Macaúbas: tricentenário de um mosteiro mineiro, com
influência alagoana.
*Olegário Venceslau da Silva
Os pálidos e contumazes ventos remontam às antigas vielas duma antiquíssima
Penedo, que se banha amiúde no frescor das mansas águas do Velho Chico, com
suas manias de curvas. Sob o orago perpétuo de santos católicos e olhares
contemplativos das desbotadas e seculares torres das igrejas locais, feito sentinela
permanente a guardar seus filhos, que transitam sobre íngremes ruas de pedras
sobrepostas, e descansam suas fadigas à sombra dos casarios barrocos quando
dos dias quentes e ofegantes da bucólica cidade interiorana, com traços
aristocráticos e opulência imperial, que fazem jus àquela comuna nativista. As
sapientes palavras do poeta Castro Alves, num linguajar sonetista traduzia com
perfeição e síntese o tempo, em suas mais diversas formas – “o século é grande
no espaço” – e a grandeza do amontoado dos anos escrevia com fulgurante pena
a história e destino dum camponês ribeirinho, cuja missão quiçá profética, levou-o
a caminhos, a paragens desconhecidas e não menos inimaginável.
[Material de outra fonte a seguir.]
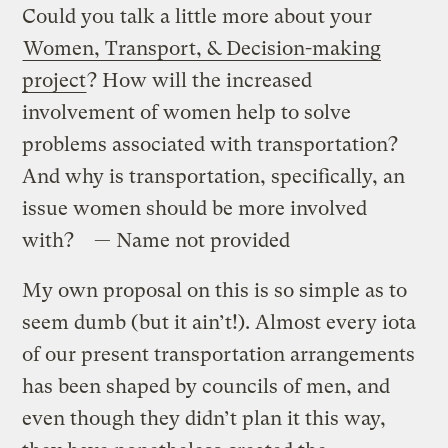
Could you talk a little more about your
Women, Transport, & Decision-making
project
? How will the increased
involvement of women help to solve
problems associated with transportation?
And why is transportation, specifically, an
issue women should be more involved
with? — Name not provided
My own proposal on this is so simple as to
seem dumb (but it ain’t!). Almost every iota
of our present transportation arrangements
has been shaped by councils of men, and
even though they didn’t plan it this way,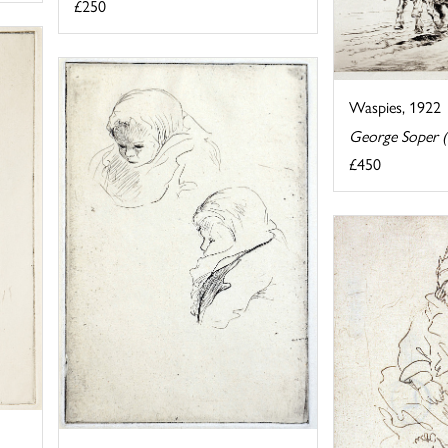
£250
Waspies, 1922
George Soper 
£450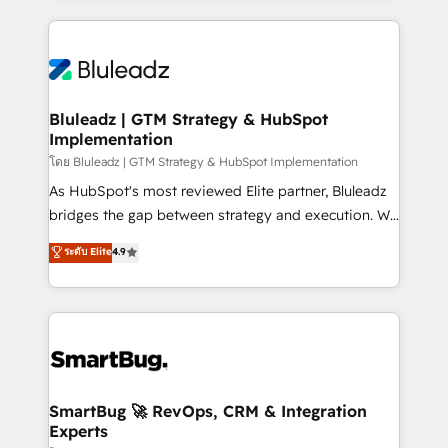
Environments Trusted by teams at T-Mobile, Shoper,
Only then we architect solutions. The question is
Trans.eu, Otovo, Unit8, and CodeLab and many
never which features to activate, but which
more. ➡️ Check out our case studies:
outcomes to deliver. -SYSTEM INTEGRATION-
https://www.man.digital/case-studies Build a CRM
Connectors, workflows, and data architectures that
your business can run on.
make HubSpot the operational hub, integrated with
Bluleadz | GTM Strategy & HubSpot
Implementation
SAP, Microsoft Dynamics, custom ERPs, and any
enterprise platform. Proprietary apps extend
โดย Bluleadz | GTM Strategy & HubSpot Implementation
HubSpot beyond standard configurations. -AI-
As HubSpot's most reviewed Elite partner, Bluleadz
FIRST- AI across customer-facing operations to
bridges the gap between strategy and execution. We
accelerate decisions, streamline processes, and
don't just "set up tools" — we install the GTM
ระดับ Elite
4.9
unlock efficiency at scale. From predictive
Operating System (GTM OS) to align your leadership
intelligence to conversational AI, we turn data into
and engineer a portal that drives predictable
action and automation into competitive advantage.
revenue velocity. 🚀 GTM Strategy & Alignment
✦ 150+ implementations ✦ 100+ certifications ✦ 7
Workshops & Sprints: Identify "Valleys of Death"
accreditations
stalling growth. Fix your ICP, Math, and Story to stop
"accelerating a mess." ⚙️ Elite Engineering & AI
Scalable Architecture: Zero-technical-debt setup
SmartBug 🚀 RevOps, CRM & Integration
Experts
across all Hubs, validated by our 7 HubSpot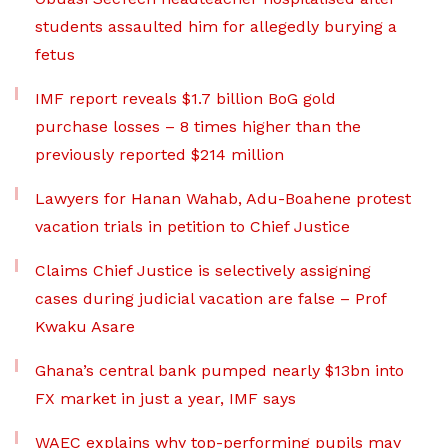
students assaulted him for allegedly burying a
fetus
IMF report reveals $1.7 billion BoG gold
purchase losses – 8 times higher than the
previously reported $214 million
Lawyers for Hanan Wahab, Adu-Boahene protest
vacation trials in petition to Chief Justice
Claims Chief Justice is selectively assigning
cases during judicial vacation are false – Prof
Kwaku Asare
Ghana’s central bank pumped nearly $13bn into
FX market in just a year, IMF says
WAEC explains why top-performing pupils may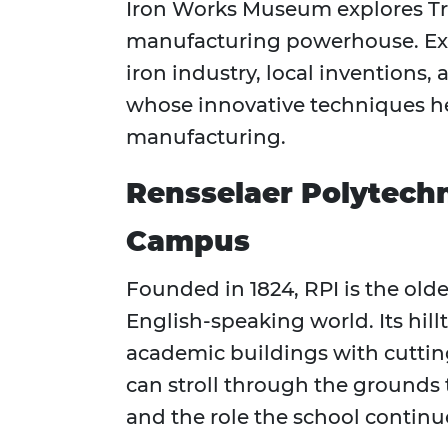
Iron Works Museum explores Troy
manufacturing powerhouse. Exhi
iron industry, local inventions,
whose innovative techniques h
manufacturing.
Rensselaer Polytechni
Campus
Founded in 1824, RPI is the olde
English-speaking world. Its hil
academic buildings with cutting-
can stroll through the grounds 
and the role the school continues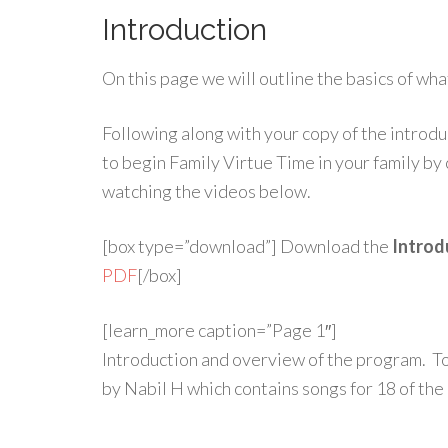
Introduction
On this page we will outline the basics of wh
Following along with your copy of the introdu
to begin Family Virtue Time in your family by
watching the videos below.
[box type=”download”] Download the
Introdu
PDF
[/box]
[learn_more caption=”Page 1″]
Introduction and overview of the program. 
by Nabil H which contains songs for 18 of the 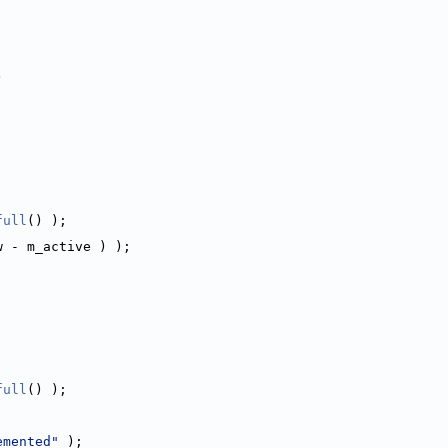
)
full
() );
w - m_active ) );
;
full
() );
emented"
 );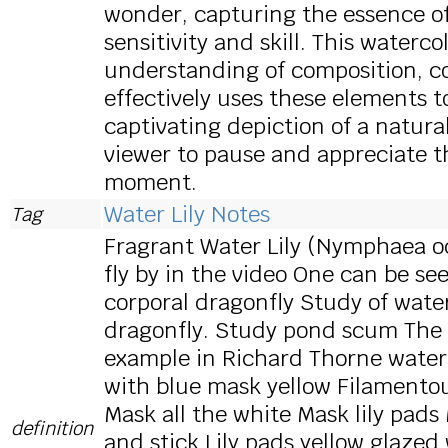
wonder, capturing the essence of
sensitivity and skill. This water
understanding of composition, co
effectively uses these elements t
captivating depiction of a natura
viewer to pause and appreciate t
moment.
Water Lily Notes
Tag
Fragrant Water Lily (Nymphaea od
fly by in the video One can be seen
corporal dragonfly Study of water
dragonfly. Study pond scum The w
example in Richard Thorne water
with blue mask yellow Filament
Mask all the white Mask lily pads
definition
and stick Lily pads yellow glaz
Nos longínquos
idos de 1708, ainda sob os auspícios de um Brasil colonial e campesino, arraigado
aos costumes medievos na então capitania de Pernambuco – hoje Alagoas – o
conhecidíssimo clã dos Soares da Costa, liderado pelo Capitão Manoel e seu
irmão Félix, abandonam o regaço materno após o desaparecimento de seu genitor,
e num misto de êxtase e olhar visionário ambos rumam às plagas mineiras, pelos
caudalosos caminhos do Rio São Francisco margeando povoados e vilarejos do
baixo sertão nordestino, imersos pela ausência de mantimentos, inclemência de
uma terra ressequida e paupérrima, mas sobretudo pelo apogeu da fé de seu
povo, cujo percurso configurou-se em uma verdadeira peregrinação, que lhes
tomaram três longos anos de viagem.
Quais andarilhos guiados diuturnamente por constantes devaneios, finalmente
arriam seus pertences – feito nau errante ao atracar no cais – no então sítio
Macaúbas, em 1711. De profunda devoção mariana, estritamente ligada a
Imaculada Conceição, o sertanejo das quebradas da alagoana Penedo, Félix da
Costa Soares, é tomado por reluzente miragem quando de sua travessia às
margens do Rio das Velhas, cujo sinal metafísico remetia à figura eremita de um
homem, vestido no hábito branco, tendo por sobre si um escapulário e revestido
num finíssimo manto azulado, trazendo sobre a fronte um pequeno chapéu caído
nas costas. Num transe quase que involuntário, o beato Félix entendia doravante a
missão a ele outorgada. No ano seguinte, após um período de contemplação e
clausura, imerso em orações e fervorosas súplicas resolve seguir caminho em
direção ao Rio de Janeiro, no intuito de ser atendido em audiência por Dom
Francisco de São Jerônimo, então bispo daquela Província. Entre narrativas e
petições auriculares sobre o pretérito episódio, Félix da Costa recebe autorização
eclesiástica para a construção de uma ermida sob a invocação de Nossa Senhora
e posteriormente transformado em recolhimento, bem como o uso perene do
hábito da Ordem da Imaculada Conceição, cujo sonho materializou-se devido as
esmolas colhidas e guardadas num singelo cofre que trazia junto de si, pendurado
no peito. Durante décadas a fio, a obra fora erigida nas vastas campinas das Minas
Gerais, serviu de recolhimento para irmãs religiosas, se tornou no século XIX o
primeiro colégio para meninas e moças daquela capitania do sudoeste brasileiro,
cuja função precípua era a educação, o preparo das jovens para o casamento,
proteger órfãos e viúvas desamparadas. Nele se instalam diversas noviças,
recebendo em seus átrios as nove filhas da ex-escrava e senhora do Arraial do
Tijuco, Chica da Silva, entregue aos cuidados das religiosas da Ordem de Nossa
Senhora da Conceição.
Passados três séculos desde sua fundação [1712 -2015] cada espessa coluna
daquele monumento arquitetônico dão um testemunho eloquente, dos incontáveis
dias de glória e árduas conquistas a suor e lágrimas, conservando no seu interior
histórias de um homem – Félix da Costa Soares – nascido nos recônditos
boqueirões de uma Alagoas ribeirinha e bucólica, cujo destemor e intrépida fé
fizeram-no cravar em solo mineiro o estandarte multicolorido da religiosidade
popular e educação feminina, perenizando desta forma um sonho que sobreviveu
às agruras e intempéries da vida.
* Escritor, advogado, membro da Academia Maceioense de Letras, Academia Alagoana de
Cultura, Comissão Alagoana de Folclore e sócio do Instituto Histórico e Geográfico do Rio
Grande do Norte, Espírito Santo e Paraná .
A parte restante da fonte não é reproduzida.